What would it take (money and equipment wise) for us to send our audio signals directly to Galaxy 19 Satellite? (Since it is "Free-To-Air" I assume there is no charge for being "on the satellite".)


----------



## James Long

RestRefuge said:


> Since it is "Free-To-Air" I assume there is no charge for being "on the satellite".


Sorry. Those satellites are owned by companies that want their pound of flesh for the space you are taking up.

"Free-To-Air" is the way _you_ are offering your signals to "subscribers".


----------



## RestRefuge

James Long said:


> Sorry. Those satellites are owned by companies that want their pound of flesh for the space you are taking up.
> 
> "Free-To-Air" is the way _you_ are offering your signals to "subscribers".


Thanks for educating me.

What is the least expensive way to gain broadcast access to FTAs?


----------



## RestRefuge

If all have finished laughing at our naivety, please come on, roll up your sleeves and help us. We need your help. What kind of help? We need money.


----------



## matt

I just don't see it working IMHO. Remember SkyAngel? I know people that had it and it had all sorts of religious offerings and it still had to go to streaming over the internet.

It has just been my personal observation that the types of folks who listen to religious "talk radio" are more often than not the types to not be able to afford a FTA system. I don't mean to offend anyone with that comment, and I know there are many many cases where that is not the case, it is just something I have noticed; the cars with the most religious stickers and things on them are usually the worst looking cars in the parking lot so to speak.

I can't think of anyone I know that wouth *both* bother with FTA with its sad selection of channels (IMO) and attends church on a regular basis. Of all the people I know, I really could only think of a handful of them that would bother with a FTA system at all, even if someone gave it to them for free.

I think your idea about finding a cheaper means of broadcasting and spending more money on advertising would be a great idea. Once you get a large fan base, then reconsider FTA. You might have enough backing at that point where you could get a group of listeners to actually donate parts or money to get FTA systems going to send to groups of people so they could enjoy your programming.


----------



## matt

Your forum is so full of spam it isn't even funny.
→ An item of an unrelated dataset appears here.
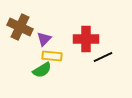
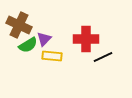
brown cross: moved 1 px left, 2 px up
green semicircle: moved 14 px left, 25 px up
The only real looking post is the one about love for you, but they posted it everywhere they could, so I guess that would be spam too.

You will have to stay on top of it if you want anyone to take it seriously and post there.


----------



## RestRefuge

matt1124 said:


> I just don't see it working IMHO. Remember SkyAngel? I know people that had it and it had all sorts of religious offerings and it still had to go to streaming over the internet.
> 
> It has just been my personal observation that the types of folks who listen to religious "talk radio" are more often than not the types to not be able to afford a FTA system. I don't mean to offend anyone with that comment, and I know there are many many cases where that is not the case, it is just something I have noticed; the cars with the most religious stickers and things on them are usually the worst looking cars in the parking lot so to speak.
> 
> I can't think of anyone I know that wouth *both* bother with FTA with its sad selection of channels (IMO) and attends church on a regular basis. Of all the people I know, I really could only think of a handful of them that would bother with a FTA system at all, even if someone gave it to them for free.


Dear Matt1124,

The points you make are the ones that (during the past week) really started me to thinking. We have a choice:
1. We can make FTA work, or
2. We can give up on FTA

I am not willing to give up on FTAs. I think there is a way to make them work. As a matter of fact, I KNOW there is a way to make them work, but, those people who have a lot of money will need to share with the "least of these" without worrying about an ROI.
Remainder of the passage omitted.